Copy the data below exactly, omitting any picture it contains.

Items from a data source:

--

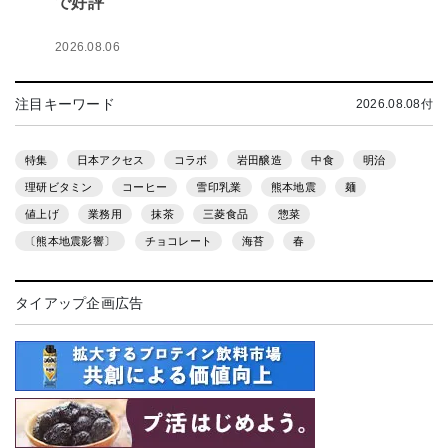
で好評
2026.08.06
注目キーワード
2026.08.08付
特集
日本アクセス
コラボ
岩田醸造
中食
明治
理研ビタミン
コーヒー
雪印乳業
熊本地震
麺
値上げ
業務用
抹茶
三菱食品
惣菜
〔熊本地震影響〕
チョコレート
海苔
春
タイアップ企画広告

--

Solution to this problem:
で好評
2026.08.06
注目キーワード
2026.08.08付
特集
日本アクセス
コラボ
岩田醸造
中食
明治
理研ビタミン
コーヒー
雪印乳業
熊本地震
麺
値上げ
業務用
抹茶
三菱食品
惣菜
〔熊本地震影響〕
チョコレート
海苔
春
タイアップ企画広告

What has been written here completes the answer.